Die europäischen Bemühungen zu einer Nachhaltigkeitswende im Energie‑, Verkehrs- und Industriesektor erfordern die Beschaffung großer Mengen kritischer, postfossiler Ressourcen. Insbesondere Lithium ist für eine nachhaltige Transformation unabdingbar und zuletzt in das öffentliche wie wissenschaftliche Rampenlicht geraten. Bisher stammt das Leichtmetall mehrheitlich aus Drittländern der südlichen Hemisphäre, doch das soll sich bald ändern.

Im Zuge geopolitischer Konflikte und wachsender Unsicherheiten, überlappender Krisen sowie enormer Preissteigerungen für Lithium drängt die EU-Kommission auf die Förderung „heimischer“ Rohstoffvorkommen und unterstützt finanziell den Aufbau neuer Minen‑, Aufbereitungs- und Produktionsinfrastruktur in Europa mit Milliardensubventionen.
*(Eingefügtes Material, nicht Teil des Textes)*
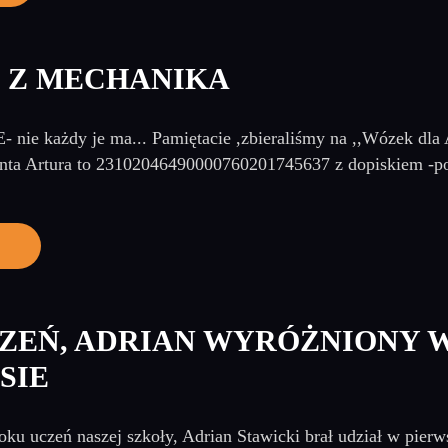
 Z MECHANIKA
- nie każdy je ma... Pamiętacie ,zbieraliśmy na ,,Wózek 
 Artura to 23102046490000760201745637 z dopiskiem -podj
ZEŃ, ADRIAN WYRÓŻNIONY 
SIE
oku uczeń naszej szkoły, Adrian Stawicki brał udział w pier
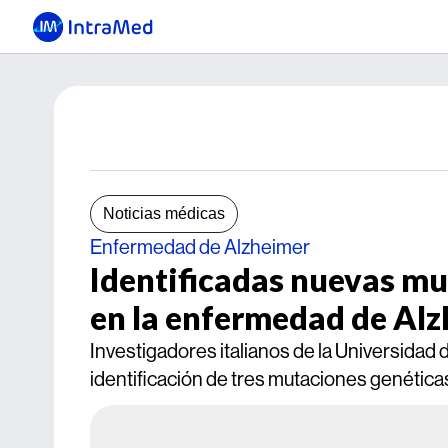
Noticias médicas
Enfermedad de Alzheimer
Identificadas nuevas mu
en la enfermedad de Alz
Investigadores italianos de la Universidad 
identificación de tres mutaciones genétic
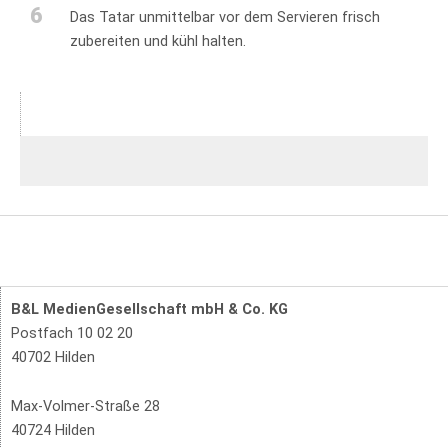
6
Das Tatar unmittelbar vor dem Servieren frisch
zubereiten und kühl halten.
B&L MedienGesellschaft mbH & Co. KG
Postfach 10 02 20
40702 Hilden
Max-Volmer-Straße 28
40724 Hilden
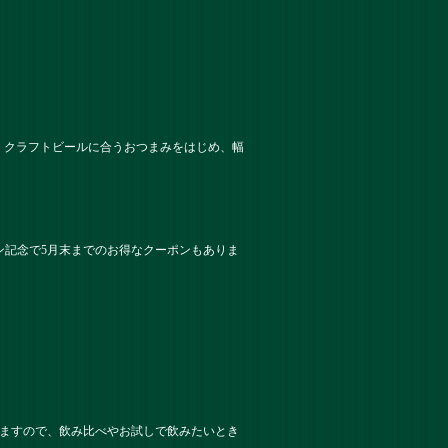
です。クラフトビールに合うおつまみをはじめ、幅
ン記念で5月末までのお得なクーポンもありま
りますので、飲み比べやお試しで飲みたいとき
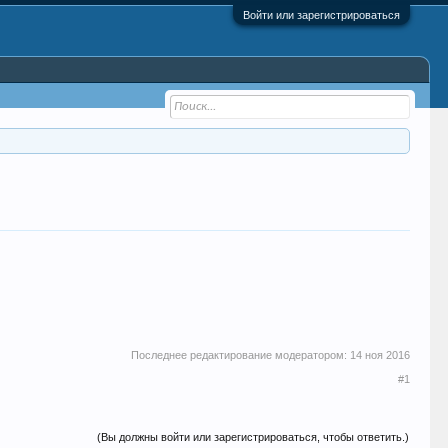
Войти или зарегистрироваться
Последнее редактирование модератором:
14 ноя 2016
#1
(Вы должны войти или зарегистрироваться, чтобы ответить.)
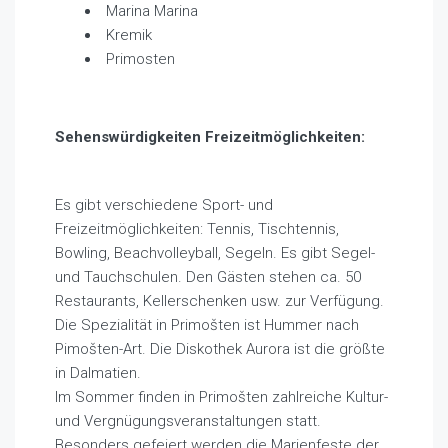
Marina Marina
Kremik
Primosten
Sehenswürdigkeiten Freizeitmöglichkeiten:
Es gibt verschiedene Sport- und
Freizeitmöglichkeiten: Tennis, Tischtennis,
Bowling, Beachvolleyball, Segeln. Es gibt Segel-
und Tauchschulen. Den Gästen stehen ca. 50
Restaurants, Kellerschenken usw. zur Verfügung.
Die Spezialität in Primošten ist Hummer nach
Pimošten-Art. Die Diskothek Aurora ist die größte
in Dalmatien.
Im Sommer finden in Primošten zahlreiche Kultur-
und Vergnügungsveranstaltungen statt.
Besonders gefeiert werden die Marienfeste der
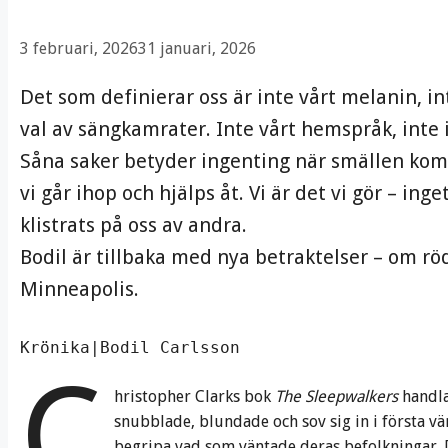
3 februari, 2026
31 januari, 2026
Det som definierar oss är inte vårt melanin, i
val av sängkamrater. Inte vårt hemspråk, inte 
Såna saker betyder ingenting när smällen kom
vi går ihop och hjälps åt. Vi är det vi gör – ing
klistrats på oss av andra.
Bodil är tillbaka med nya betraktelser – om rö
Minneapolis.
Krönika|Bodil Carlsson
C
hristopher Clarks bok
The Sleepwalkers
handl
snubblade, blundade och sov sig in i första vär
begripa vad som väntade deras befolkningar. D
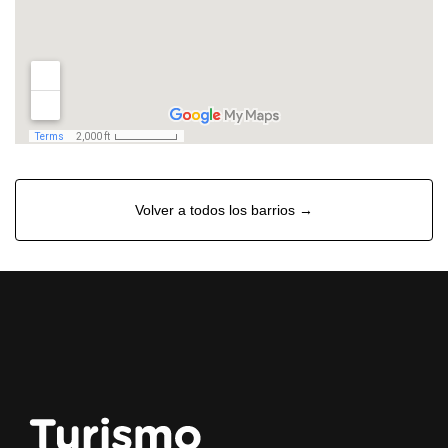
Volver a todos los barrios →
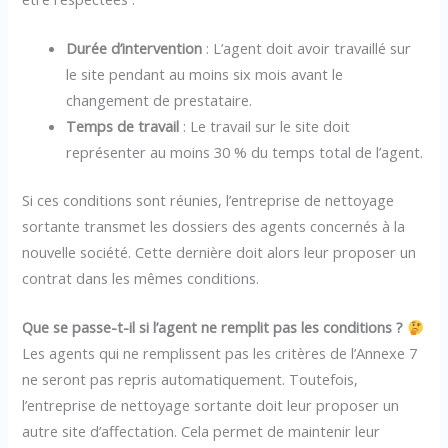
Durée d’intervention
: L’agent doit avoir travaillé sur
le site pendant au moins six mois avant le
changement de prestataire.
Temps de travail
: Le travail sur le site doit
représenter au moins 30 % du temps total de l’agent.
Si ces conditions sont réunies, l’entreprise de nettoyage
sortante transmet les dossiers des agents concernés à la
nouvelle société. Cette dernière doit alors leur proposer un
contrat dans les mêmes conditions.
Que se passe-t-il si l’agent ne remplit pas les conditions ?
Les agents qui ne remplissent pas les critères de l’Annexe 7
ne seront pas repris automatiquement. Toutefois,
l’entreprise de nettoyage sortante doit leur proposer un
autre site d’affectation. Cela permet de maintenir leur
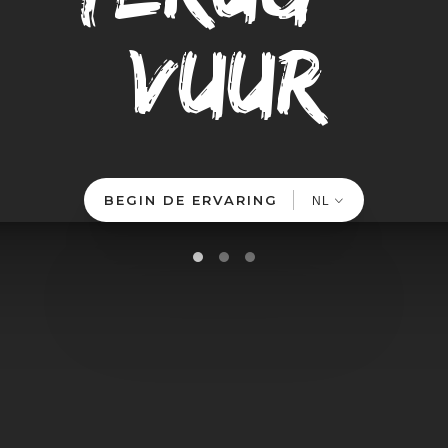
vuur
BEGIN DE ERVARING
NL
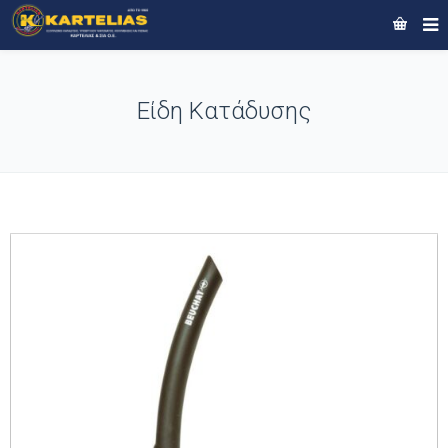
Είδη Κατάδυσης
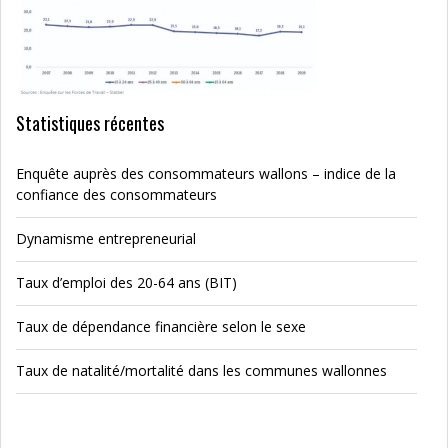
Statistiques récentes
Enquête auprès des consommateurs wallons – indice de la
confiance des consommateurs
Dynamisme entrepreneurial
Taux d’emploi des 20-64 ans (BIT)
Taux de dépendance financière selon le sexe
Taux de natalité/mortalité dans les communes wallonnes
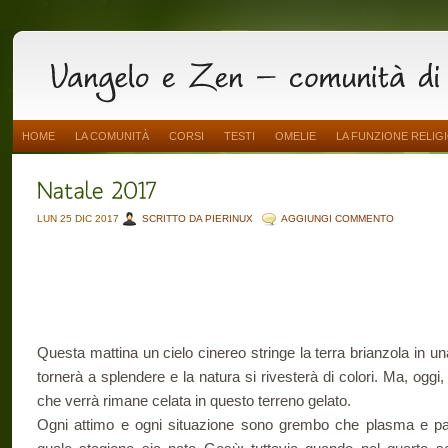
HOME
LA COMUNITÀ
CORSI
TESTI
OMELIE
LA FUNZIONE RELIG
LUN 25 DIC 2017
SCRITTO DA PIERINUX
AGGIUNGI COMMENTO
Questa mattina un cielo cinereo stringe la terra brianzola in un
tornerà a splendere e la natura si rivesterà di colori. Ma, oggi, 
che verrà rimane celata in questo terreno gelato.
Ogni attimo e ogni situazione sono grembo che plasma e par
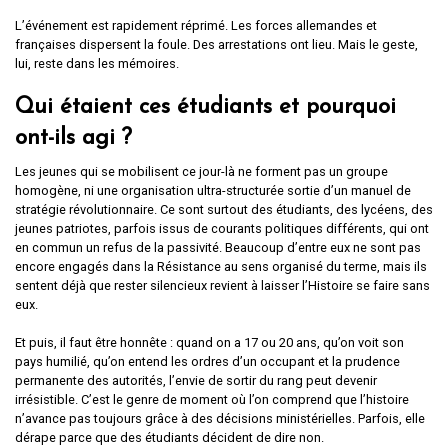
L’événement est rapidement réprimé. Les forces allemandes et
françaises dispersent la foule. Des arrestations ont lieu. Mais le geste,
lui, reste dans les mémoires.
Qui étaient ces étudiants et pourquoi
ont-ils agi ?
Les jeunes qui se mobilisent ce jour-là ne forment pas un groupe
homogène, ni une organisation ultra-structurée sortie d’un manuel de
stratégie révolutionnaire. Ce sont surtout des étudiants, des lycéens, des
jeunes patriotes, parfois issus de courants politiques différents, qui ont
en commun un refus de la passivité. Beaucoup d’entre eux ne sont pas
encore engagés dans la Résistance au sens organisé du terme, mais ils
sentent déjà que rester silencieux revient à laisser l’Histoire se faire sans
eux.
Et puis, il faut être honnête : quand on a 17 ou 20 ans, qu’on voit son
pays humilié, qu’on entend les ordres d’un occupant et la prudence
permanente des autorités, l’envie de sortir du rang peut devenir
irrésistible. C’est le genre de moment où l’on comprend que l’histoire
n’avance pas toujours grâce à des décisions ministérielles. Parfois, elle
dérape parce que des étudiants décident de dire non.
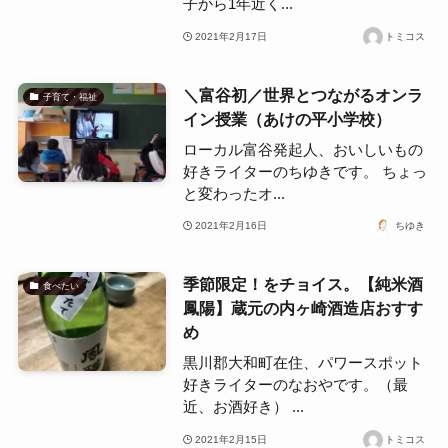
子から1年近く...
2021年2月17日
トミコス
＼富谷初／世界とつながるオンラ
子育て・福祉
イン授業（あけの平小学校）
ローカル富谷発起人、おいしいもの
好きライターのちゆきです。 ちょっ
と変わったオ...
2021年2月16日
ちゆき
季節限定！をチョイス。【純米酒
食べたい
鳳陽】蔵元の内ヶ崎酒造店おすす
め
黒川郡大和町在住、パワースポット
好きライターのなおやです。（最
近、お酒好き） ...
2021年2月15日
トミコス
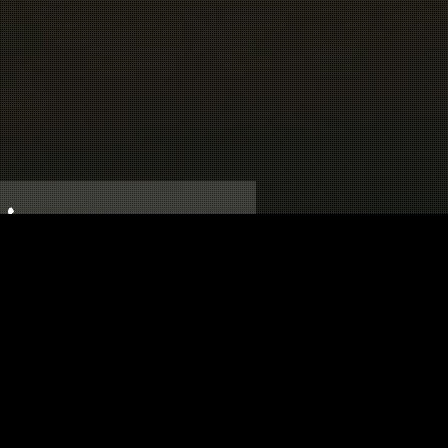
 28 07 04
ct@inei.fr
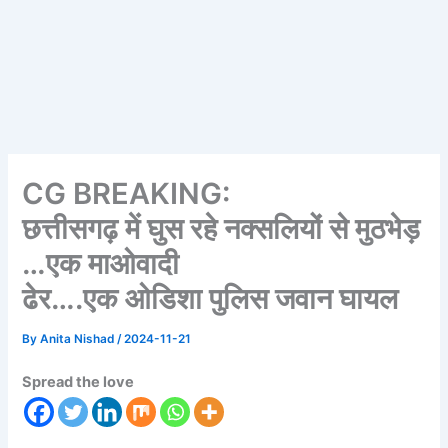
CG BREAKING:
छत्तीसगढ़ में घुस रहे नक्सलियों से मुठभेड़
…एक माओवादी
ढेर….एक ओडिशा पुलिस जवान घायल
By
Anita Nishad
/
2024-11-21
Spread the love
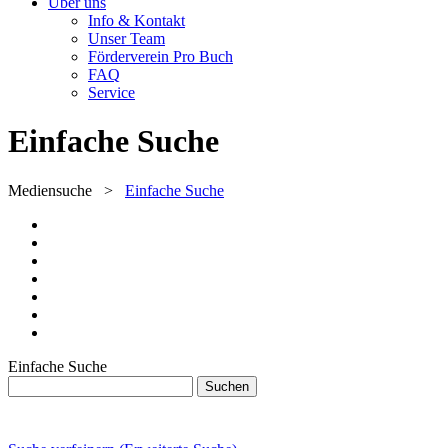
Über uns
Info & Kontakt
Unser Team
Förderverein Pro Buch
FAQ
Service
Einfache Suche
Mediensuche
>
Einfache Suche
Einfache Suche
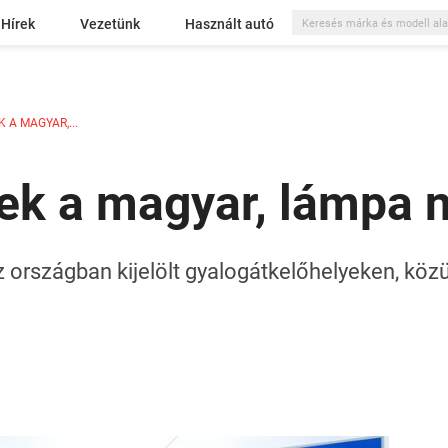
Hírek
Vezetünk
Használt autó
 A MAGYAR,...
ek a magyar, lámpa n
 országban kijelölt gyalogátkelőhelyeken, közü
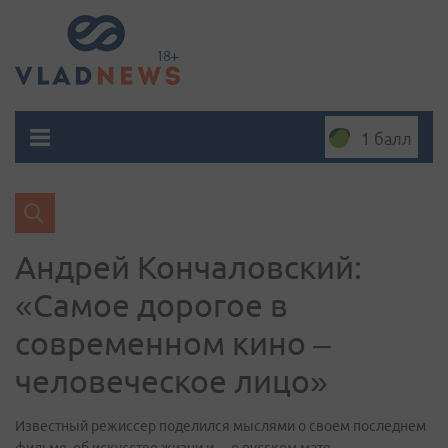
1 балл
​Андрей Кончаловский:
«Самое дорогое в
современном кино –
человеческое лицо»
Известный режиссер поделился мыслями о своем последнем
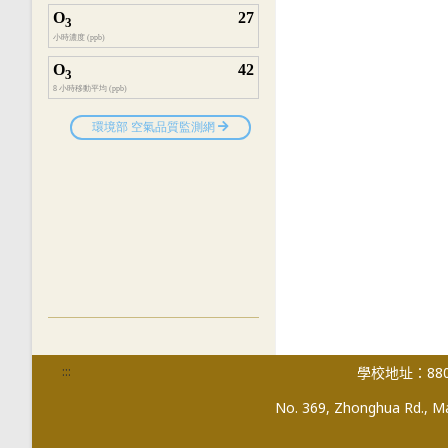
:::
學校地址：880
No. 369, Zhonghua Rd., Mag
Die dünn besiedelte und ökonomisch schwach entwickelte Extremadura im äußersten Westen von Spanien steht im Fokus der geo- sowie wirtschaftspolitischen Bestrebungen der Kommission. Hier, in der europäischen Peripherie, sollen die größten Lithiumvorkommen des Kontinents lagern und nach dem Willen eines australischen Bergbaukonzerns und der EU-Kommission möglichst bald abgebaut werden. Die geplanten Projekte in der Provinz von Cáceres wecken jedoch wirtschaftliche Begehrlichkeiten und Entwicklungschancen sowie umwelt- und sozialpolitischen Protest zugleich. Damit werfen sich grundsätzliche Fragen hinsichtlich unseres sozio-materiellen Verhältnisses zu und Umgang mit Ressourcen auf und stellen den zukünftigen industriellen Abbau von kritischen Rohstoffen in Europa per se auf den Prüfstand. Welche Wertzuweisungen erfahren dabei die Bodenschätze der Zukunft und welche Werte gilt es bei ihrem Abbau zu berücksichtigen?

Aufbauend auf den Konzepten der Mensch-Umweltbeziehungen und der Politischen Ökologie gehe ich der Frage nach, welche nachhaltigen Aspekte und Wertegefüge im Zuge des Abbaus kritischer Ressourcen in der Extremadura diskutiert werden und inwieweit sich diese in örtlichem Protest artikulieren.

Im Mittelpunkt der Analyse stehen die sozioökologischen und multiskalaren Aushandlungen zwischen den involvierten Akteur*innen aus Wirtschaft, Politik, Wissenschaft und Gesellschaft, die sich auf divergierende Entwicklungsnarrative berufen und damit um Teilhabe, Profit und Legitimationshoheit ringen. Erste Ergebnisse zeigen, dass sich – trotz mehrheitlicher Zweifel und starken Widerstands der örtlichen Bevölkerung und der Lokalregierung – die politischen Entscheidungsträger*innen im Kampf gegen den Klimawandel und mit Blick auf das historisch schwache Wirtschaftswachstum mit einer nachhaltigen Industrialisierungsstrategie einschließlich Lithiumminen, Batteriefabriken und großflächigen Fotovoltaikanlagen durchzusetzen scheinen. Der grüne Weg der Extremadura?

Vor dem Hintergrund zahlreicher neuer Minenprojekte in ganz Europa sind die Forschungsergebnisse von gesellschaftlicher Relevanz und leisten einen konzeptionellen Beitrag zur Extraktivismus- und Nachhaltigkeitsforschung.